How to Make a Texture Board for Slab-Built Pottery


Texture can be addictive in pottery, and there are an infinite variety of tools that can be used to create texture. Of course, the best texture tools are homemade because you can really make your own mark.

In today’s post, an excerpt from the Pottery Making Illustrated archives, Larry Elardo demonstrates how he makes textured boards and uses them to make slab built pottery. I must experiment with this!

– Jennifer Harnetty, editor.

Modeling Textures

To create a custom texture board, start with a piece of plywood or tempered hard board; artist’s quality acrylic modeling paste, available at most art/craft stores; putty knife, trowel, and textured ribs, notched trowels or homemade texture tools. You can make your own texture tool by cutting step flashing (a light-weight galvanized metal used on roofs) with tin snips (figures 1). Spread the paste evenly on the wood with a putty knife or trowel. Then draw a design into the paste using one of the texture tools (figures 2). Allow the board 24 hours to dry before using.


Since the paste remains workable for only 15–20 minutes, Larry suggests readying all supplies before beginning. He spreads a layer of paste 3⁄16–1⁄4 inch thick, depending on the depth of the notch in the trowel. A design may be layered into the paste on top of a background texture (figure 3). Clean extra putty from the edges to leave neat borders or continue the texture to the edge of the board (figure 4).

Imprinting the Design

To use the texture board, roll out a slab of clay and smooth it with a rib. Spray WD40 or vegetable oil on the prepared texture board and use a toothbrush to work lubricant into grooves. This allows the clay to release cleanly with the most detail from the surface. Lay the clay slab on the board (figure 5) and, using a rib, smooth the clay down into the texture board.


“One of the tricks I’ve learned to get good, clean impressions is to work from the outside edges of the slab to the center, pushing the clay down into the grooves,” Larry says. “You want to get the clay attached so that the slab doesn’t move around. This way you don’t get a duplicated pattern in spots.”
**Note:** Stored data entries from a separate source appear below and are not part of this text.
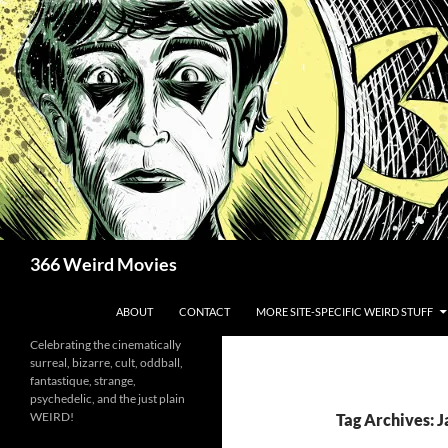
Skip
to
content
Search
366 Weird Movies
ABOUT
CONTACT
MORE SITE-SPECIFIC WEIRD STUFF
Celebrating the cinematically
surreal, bizarre, cult, oddball,
fantastique, strange,
psychedelic, and the just plain
WEIRD!
Tag Archives: J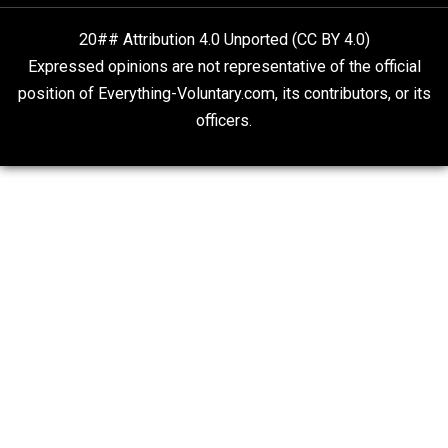
“Free Speech” and “Permissive Platforms”
Aren’t the Same Thing, But They’re Both Goo
Libertarian Advocacy Journalism
Finding Truth
Nobody Asked, But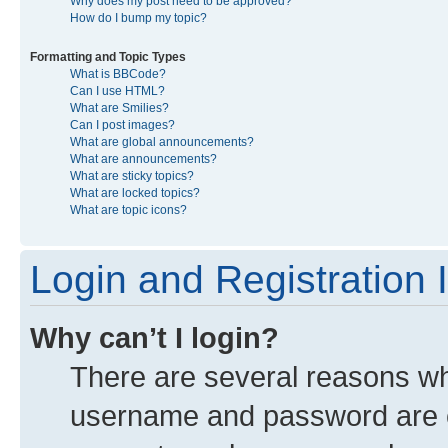
Why does my post need to be approved?
How do I bump my topic?
Formatting and Topic Types
What is BBCode?
Can I use HTML?
What are Smilies?
Can I post images?
What are global announcements?
What are announcements?
What are sticky topics?
What are locked topics?
What are topic icons?
Login and Registration 
Why can’t I login?
There are several reasons why
username and password are co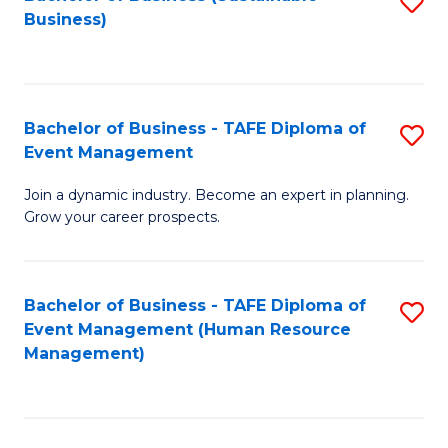
S
Business)
to
C
Fa
Bachelor of Business - TAFE Diploma of
S
Event Management
B
Join a dynamic industry. Become an expert in planning.
of
Grow your career prospects.
B
-
Bachelor of Business - TAFE Diploma of
S
T
Event Management (Human Resource
to
D
Management)
C
of
Fa
E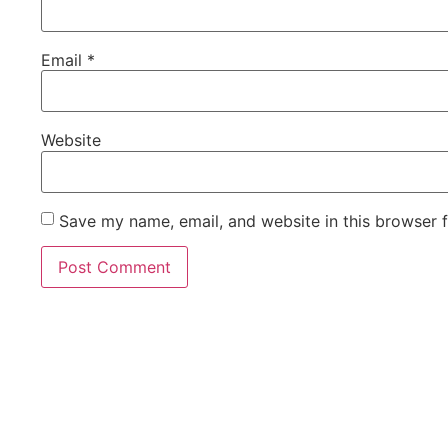
Email
*
Website
Save my name, email, and website in this browser 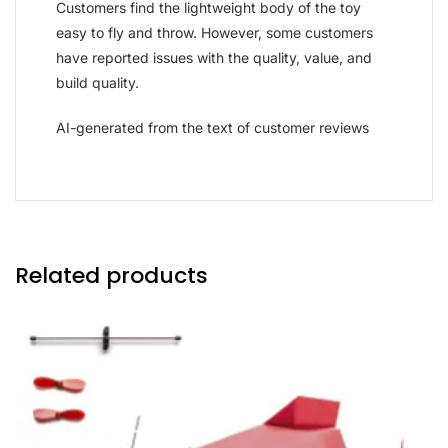
Customers find the lightweight body of the toy
easy to fly and throw. However, some customers
have reported issues with the quality, value, and
build quality.
AI-generated from the text of customer reviews
Related products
Flip the texture board over and allow the weight of the slab to gently release from the board. Sandwich the slab between boards and flip once again, laying it gently, design-side down.

Larry Elardo teaches pottery at Essex Art Center and Two Rivers Ceramics in Massachusetts. To view more of his work, visit


**First published in January 2013
  • I have made ribs similar to what they show here but cutting an old gift card with Fiskars Paper Edgers, sissors similar to pinking shears but with many different designs. They cut the stiff plastic easily and it’s safer than the flashing.

  • Not sure why you would want to use a material for a texture that does not release naturally from clay. The thought of using oil as a release just sounds horrible.
    Why not make the textures in a slab of clay (with a layer of slip if you want that look), then cast it in plaster and then you have a great plaster slab that releases effortlessly. I use textured plaster slabs and yes, they are heavier, but besides easy release, the other great advantage i find is that they slightly dry the surface of the clay so that when you are working the form from your slab, the textured surface can take a lot of handling without the texture being damaged as it is that little bit dry (while the slab is still completely pliable).

  • Good thinking, Denise. I think for temporary patterns that Larry’s method is good, but you’re right on the use of plaster for designs you may want to keep and reuse.